And the actual races are only half of the fun. Desert Child’s main story may be earning enough money to enter the Grand Prix on Mars, but by roaming the Red Planet you can find jobs ranging from pizza deliveries to hacking the Mars Bank to taking down criminals. All of these jobs have their own styles and soundtracks, which only adds to the character of the in-game world.

Despite the game’s lack of any real narrative – your main character is silent and there’s only one recognisable side character who rarely pops up – there’s still a lot that’s engaging about walking around Olympia. There’s the bean seller, whose beans can either help or hinder your next race. There are the array of mechanics who help fix your bike up. There are restaurants, vendors, people selling food on the street. There’s even a man sitting in a field dealing out life advice for $3.45 a pop. Olympia feels alive, even if it’s annoying to be retracing the same path every time you finish a race.

As well as keeping track of the state of your bike, you also have a hunger rating that affects how long your bike’s boost takes to recharge, as well as being able to upgrade your bike using parts stolen from other vehicles on the street. While all of these mechanics make Desert Child quite a deep game, there’s still a lack of challenge. After completing a few races you’ll most likely be so rich that buying food, repairs, or parts will no longer be an issue.

There’s also the issue of Desert Child’s length – it’s way too short. Though its world is small and the game certainly doesn’t become less fun over the course of its two-hour run time, it ends when it feels like everything is just getting started.

The story is divided into three stages – make $600 so you can travel to Mars, make $10,000 so you can enter the Grand Prix, then win the Grand Prix. With the Grand Prix only consisting of three races – and with no punishment for losing, as you’ll be rich enough to enter again – it feels like a massive anti-climax, as fantastic as its tense final race is.

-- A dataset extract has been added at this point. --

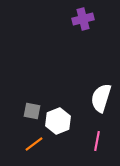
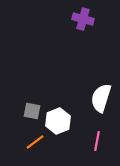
purple cross: rotated 30 degrees clockwise
orange line: moved 1 px right, 2 px up
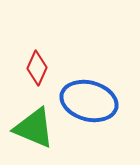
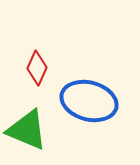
green triangle: moved 7 px left, 2 px down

There are different difficulty settings that certain make Desert Child replayable, dealt with in a clever way. Instead of just choosing a difficulty level, how hard the game is depends on what gun you choose at the start of the game. It certainly adds an incentive to replay Desert Child, but knowing that the game finishes so quickly and so abruptly leaves a bad taste.

At the end of the day, it feels like there’s a lot more to explore in Desert Child outside of its Grand Prix. Its seedy criminal underbelly, kangaroo-herding minigames, and in-game world are too interesting to only have a two-hour game dedicated to them. It’s always good to leave your player wanting more, but Desert Child really could’ve done with being longer.

Conclusion

Desert Child is stylistically fantastic and has some of the more exciting racing gameplay we've seen this year, but it really suffers from its short length. There's an interesting, colourful world to explore in Olympia, but unfortunately things ends when it feels like Desert Child is just getting started. Still, it's an admirable effort from a talented one-man team.